▶ _DATA SECTION_
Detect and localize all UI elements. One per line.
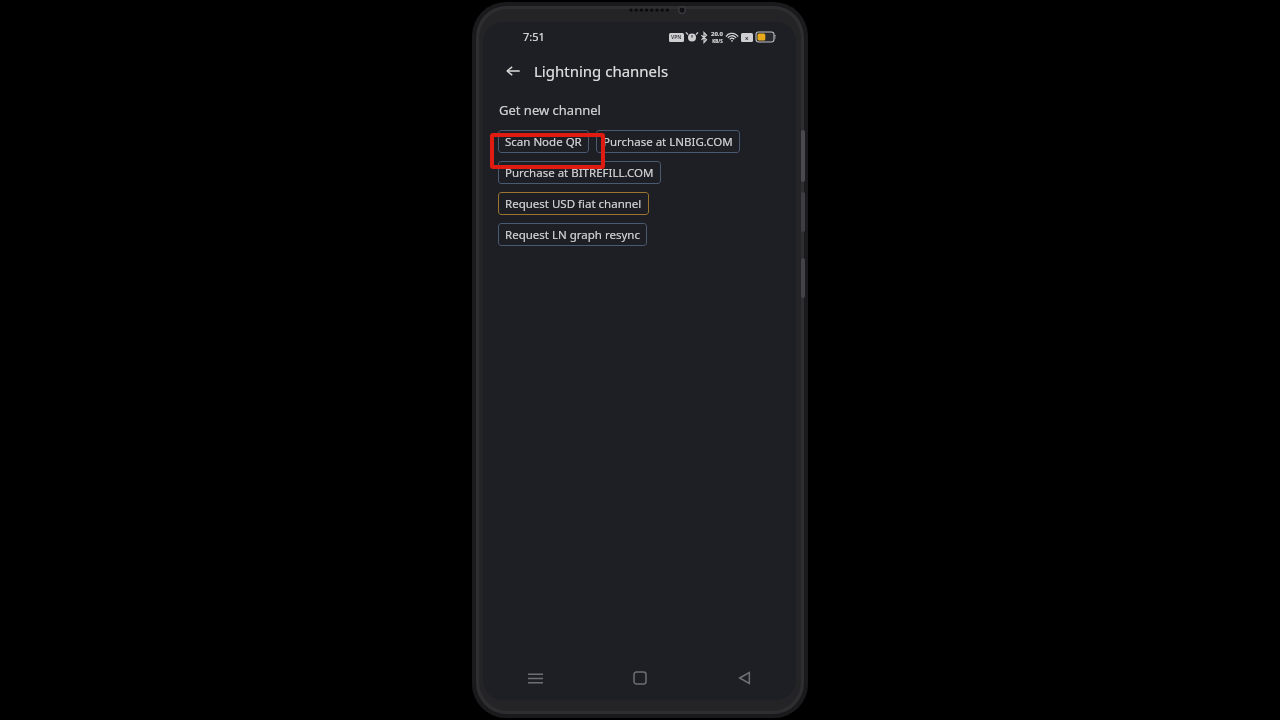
button[interactable]: Purchase at LNBIG.COM: [596, 130, 740, 153]
staticText: x: [745, 34, 749, 42]
button[interactable]: Request LN graph resync: [498, 223, 647, 246]
staticText: VPN: [671, 34, 682, 41]
button[interactable]: Home: [588, 656, 692, 700]
staticText: 7:51: [523, 29, 545, 44]
staticText: Get new channel: [499, 101, 601, 119]
staticText: Request USD fiat channel: [505, 196, 642, 212]
button[interactable]: Recent apps: [483, 656, 588, 700]
staticText: 20.0: [711, 30, 723, 38]
staticText: Purchase at LNBIG.COM: [603, 134, 733, 150]
staticText: Purchase at BITREFILL.COM: [505, 165, 654, 181]
staticText: Request LN graph resync: [505, 227, 640, 243]
staticText: Scan Node QR: [505, 134, 582, 150]
staticText: KB/S: [712, 38, 723, 44]
staticText: Lightning channels: [534, 61, 669, 81]
button[interactable]: Back: [499, 57, 527, 85]
button[interactable]: Scan Node QR: [498, 130, 589, 153]
button[interactable]: Purchase at BITREFILL.COM: [498, 161, 661, 184]
button[interactable]: Back: [692, 656, 796, 700]
button[interactable]: Request USD fiat channel: [498, 192, 649, 215]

▶ _EXERCISE_
If a line in the records contains "button", report it.

▶ _RESPONSE_
button[interactable]: Purchase at LNBIG.COM: [596, 130, 740, 153]
button[interactable]: Request LN graph resync: [498, 223, 647, 246]
button[interactable]: Home: [588, 656, 692, 700]
button[interactable]: Recent apps: [483, 656, 588, 700]
button[interactable]: Back: [499, 57, 527, 85]
button[interactable]: Scan Node QR: [498, 130, 589, 153]
button[interactable]: Purchase at BITREFILL.COM: [498, 161, 661, 184]
button[interactable]: Back: [692, 656, 796, 700]
button[interactable]: Request USD fiat channel: [498, 192, 649, 215]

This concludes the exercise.